- [EXERCISE MATERIAL]:

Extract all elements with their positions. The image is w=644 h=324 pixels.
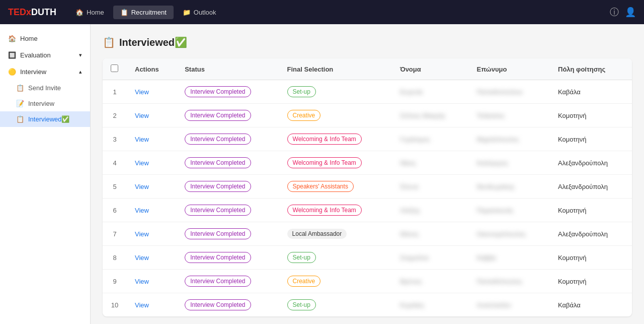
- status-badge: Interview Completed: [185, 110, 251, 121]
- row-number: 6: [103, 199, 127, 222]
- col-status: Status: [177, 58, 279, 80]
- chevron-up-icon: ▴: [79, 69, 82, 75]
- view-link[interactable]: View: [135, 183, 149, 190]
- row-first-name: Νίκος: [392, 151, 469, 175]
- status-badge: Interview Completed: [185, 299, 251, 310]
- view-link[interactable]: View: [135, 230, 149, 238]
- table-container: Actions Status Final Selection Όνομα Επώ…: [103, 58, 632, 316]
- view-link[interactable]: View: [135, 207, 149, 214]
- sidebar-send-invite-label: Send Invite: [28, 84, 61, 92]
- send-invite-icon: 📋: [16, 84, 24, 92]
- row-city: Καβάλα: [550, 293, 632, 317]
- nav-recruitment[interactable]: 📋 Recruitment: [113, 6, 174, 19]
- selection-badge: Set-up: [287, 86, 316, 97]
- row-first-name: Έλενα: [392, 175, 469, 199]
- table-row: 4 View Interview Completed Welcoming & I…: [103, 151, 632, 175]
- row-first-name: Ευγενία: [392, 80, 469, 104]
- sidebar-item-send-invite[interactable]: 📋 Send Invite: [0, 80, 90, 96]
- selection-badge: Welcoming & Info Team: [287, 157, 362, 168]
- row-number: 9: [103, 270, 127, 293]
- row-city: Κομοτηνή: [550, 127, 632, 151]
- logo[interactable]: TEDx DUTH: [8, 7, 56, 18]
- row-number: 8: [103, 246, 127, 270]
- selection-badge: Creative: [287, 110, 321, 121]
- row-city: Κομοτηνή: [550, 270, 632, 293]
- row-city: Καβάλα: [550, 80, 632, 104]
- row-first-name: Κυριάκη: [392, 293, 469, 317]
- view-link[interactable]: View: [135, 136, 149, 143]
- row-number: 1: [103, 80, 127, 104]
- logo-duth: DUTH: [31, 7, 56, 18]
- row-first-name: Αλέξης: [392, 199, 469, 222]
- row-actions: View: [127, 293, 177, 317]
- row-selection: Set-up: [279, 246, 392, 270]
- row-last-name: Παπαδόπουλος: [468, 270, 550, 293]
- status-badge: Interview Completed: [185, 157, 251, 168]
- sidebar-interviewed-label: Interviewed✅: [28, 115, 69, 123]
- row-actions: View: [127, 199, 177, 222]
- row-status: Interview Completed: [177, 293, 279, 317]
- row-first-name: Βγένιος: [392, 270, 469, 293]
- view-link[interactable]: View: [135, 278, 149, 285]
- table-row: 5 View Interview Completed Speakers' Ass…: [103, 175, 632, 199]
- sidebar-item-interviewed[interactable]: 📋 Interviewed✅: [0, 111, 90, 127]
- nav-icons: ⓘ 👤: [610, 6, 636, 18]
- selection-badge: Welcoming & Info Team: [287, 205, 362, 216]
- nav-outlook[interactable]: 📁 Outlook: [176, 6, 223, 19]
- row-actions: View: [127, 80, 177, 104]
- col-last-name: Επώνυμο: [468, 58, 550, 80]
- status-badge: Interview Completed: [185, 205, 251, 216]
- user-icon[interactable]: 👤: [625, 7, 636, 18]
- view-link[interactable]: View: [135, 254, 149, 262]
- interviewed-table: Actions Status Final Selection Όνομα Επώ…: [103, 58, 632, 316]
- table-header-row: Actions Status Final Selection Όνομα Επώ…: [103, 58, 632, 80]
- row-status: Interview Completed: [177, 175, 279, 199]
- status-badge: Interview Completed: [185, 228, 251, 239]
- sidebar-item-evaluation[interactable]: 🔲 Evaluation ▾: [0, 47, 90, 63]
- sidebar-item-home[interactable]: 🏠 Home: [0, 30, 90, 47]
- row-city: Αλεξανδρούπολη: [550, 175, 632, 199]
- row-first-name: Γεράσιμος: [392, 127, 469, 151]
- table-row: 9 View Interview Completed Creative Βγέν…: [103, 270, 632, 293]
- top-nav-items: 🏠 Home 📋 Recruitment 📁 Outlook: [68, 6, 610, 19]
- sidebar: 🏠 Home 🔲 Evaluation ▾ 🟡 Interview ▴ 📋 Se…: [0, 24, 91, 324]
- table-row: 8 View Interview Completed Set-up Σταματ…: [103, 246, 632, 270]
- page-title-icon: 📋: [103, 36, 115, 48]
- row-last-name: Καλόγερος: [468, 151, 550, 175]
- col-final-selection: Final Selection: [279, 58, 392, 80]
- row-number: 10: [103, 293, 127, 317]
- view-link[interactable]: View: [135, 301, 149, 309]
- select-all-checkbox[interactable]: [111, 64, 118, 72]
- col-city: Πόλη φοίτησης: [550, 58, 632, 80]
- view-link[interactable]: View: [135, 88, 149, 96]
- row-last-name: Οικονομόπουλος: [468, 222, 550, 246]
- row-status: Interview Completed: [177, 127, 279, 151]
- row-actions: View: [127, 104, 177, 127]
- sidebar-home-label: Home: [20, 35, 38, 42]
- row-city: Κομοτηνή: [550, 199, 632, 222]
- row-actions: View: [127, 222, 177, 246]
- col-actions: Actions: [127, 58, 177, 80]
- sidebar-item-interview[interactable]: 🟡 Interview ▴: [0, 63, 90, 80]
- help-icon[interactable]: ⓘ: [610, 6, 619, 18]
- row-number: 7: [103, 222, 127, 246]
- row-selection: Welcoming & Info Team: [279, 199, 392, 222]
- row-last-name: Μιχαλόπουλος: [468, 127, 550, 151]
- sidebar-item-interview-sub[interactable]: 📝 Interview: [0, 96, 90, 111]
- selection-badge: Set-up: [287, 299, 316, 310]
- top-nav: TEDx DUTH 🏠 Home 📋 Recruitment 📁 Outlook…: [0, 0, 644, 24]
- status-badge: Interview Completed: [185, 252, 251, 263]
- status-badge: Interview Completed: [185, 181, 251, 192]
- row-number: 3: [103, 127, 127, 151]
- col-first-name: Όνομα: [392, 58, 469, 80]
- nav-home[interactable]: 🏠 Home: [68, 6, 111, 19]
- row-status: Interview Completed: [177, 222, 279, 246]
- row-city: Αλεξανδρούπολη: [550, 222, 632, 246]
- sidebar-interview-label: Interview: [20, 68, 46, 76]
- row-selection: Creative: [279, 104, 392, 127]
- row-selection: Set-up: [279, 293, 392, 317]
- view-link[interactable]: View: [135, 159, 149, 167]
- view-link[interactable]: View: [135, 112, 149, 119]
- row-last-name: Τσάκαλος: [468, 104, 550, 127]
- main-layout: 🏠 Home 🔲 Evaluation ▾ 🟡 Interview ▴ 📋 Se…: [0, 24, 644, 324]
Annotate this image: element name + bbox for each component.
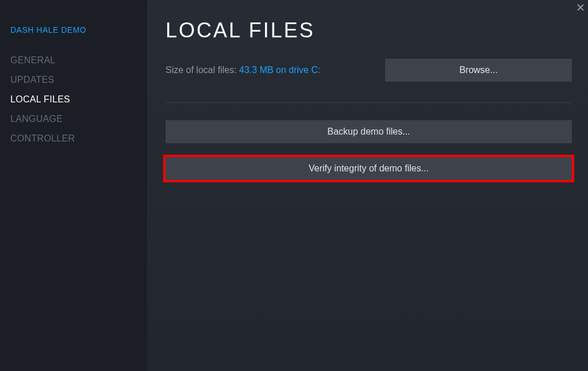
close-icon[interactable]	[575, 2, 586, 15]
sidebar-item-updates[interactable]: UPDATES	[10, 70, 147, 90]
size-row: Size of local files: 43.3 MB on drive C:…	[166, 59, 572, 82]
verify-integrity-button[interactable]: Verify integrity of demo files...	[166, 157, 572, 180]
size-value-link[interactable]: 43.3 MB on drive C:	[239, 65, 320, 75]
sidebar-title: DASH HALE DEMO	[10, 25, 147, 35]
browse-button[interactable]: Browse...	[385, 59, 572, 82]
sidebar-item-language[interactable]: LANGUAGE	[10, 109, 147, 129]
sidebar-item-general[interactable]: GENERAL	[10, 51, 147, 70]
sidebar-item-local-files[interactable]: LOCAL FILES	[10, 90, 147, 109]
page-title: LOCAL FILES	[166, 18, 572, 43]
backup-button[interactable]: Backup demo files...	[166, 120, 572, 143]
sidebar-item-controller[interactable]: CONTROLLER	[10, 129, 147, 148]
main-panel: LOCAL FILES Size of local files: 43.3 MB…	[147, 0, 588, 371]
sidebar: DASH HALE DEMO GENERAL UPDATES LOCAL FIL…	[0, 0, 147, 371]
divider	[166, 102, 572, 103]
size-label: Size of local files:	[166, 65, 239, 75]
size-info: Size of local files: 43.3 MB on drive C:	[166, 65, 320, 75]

- [TASK DESCRIPTION]: The task calls for all lines in the entries that hold "send".

- [RESULT OF THE EXERCISE]:
- sidebar-send-invite-label: Send Invite: [28, 84, 61, 92]
- send-invite-icon: 📋: [16, 84, 24, 92]
- sidebar-item-send-invite[interactable]: 📋 Send Invite: [0, 80, 90, 96]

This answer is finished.